The amazing in vivo multistep rearrangement of bilobalide to furopyranons and cyclopentadifurans

 

Bilobalide 1, the principal terpenlactone of the Ginkgo special extract EGb 761®, is a trilactone substituted with a very rare tertiary butyl alcohol group. The compound has several modes of action, which may act together in neuroprotection [1]. The absolute oral bioavailability is about 60 – 80% in rats and humans [2,3]. In rats, 31% of bilobalide is excreted unchanged in urine [3]. Therefore, we were interested in the yet unknown 69% metabolites of bilobalide.

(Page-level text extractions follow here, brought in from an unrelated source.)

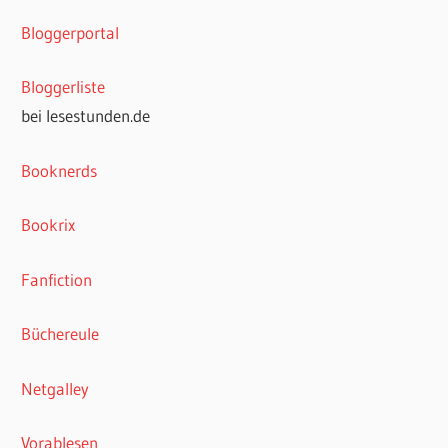
Bloggerportal
Bloggerliste
bei lesestunden.de
Booknerds
Bookrix
Fanfiction
Büchereule
Netgalley
Vorablesen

In order to evaluate the metabolism of bilobalide, rats were treated orally either with pure 1 (10 mg/kg) or with EGb 761® (300 mg/kg). Urine was collected during 0 – 4h and 4 – 8h after administration and the samples were analyzed after work-up by solid phase extraction with an ion trap LC-MS². In agreement with former results no phase II metabolites were observed beside some very minor oxidation products. In contrast, several hydrolysis products characterized in the mass spectrum by added 18 Da to the parent mass of 1 were detected.

Since urine samples of treated animals contain only low concentrations of metabolites, the hydrolysis of bilobalide was mimicked in vitro by incubation of 1 under weak basic condition. Indeed, this reaction produced a large variety of compounds that were in agreement with the in vivo products. Preparative isolation and subsequent detailed 2D-NMR studies established an amazing multistep rearrangement of 1. The product formation is probably initiated by a retro-aldol reaction in combination with hydrolysis and condensation steps (partially presented in Fig. 1) which results for example in furopyranons 2 and cyclopentadifurans 3.

[1] Defeudis FV. Pharmacol Res 2002; 46: 565 – 568.

[2] Dew TP, Wang G, Williamson G. Biofactors 2014; 40: 268 – 274.

[3] Biber A. Pharmacopsychiatry 2003; 36 Suppl 1: S32-S37.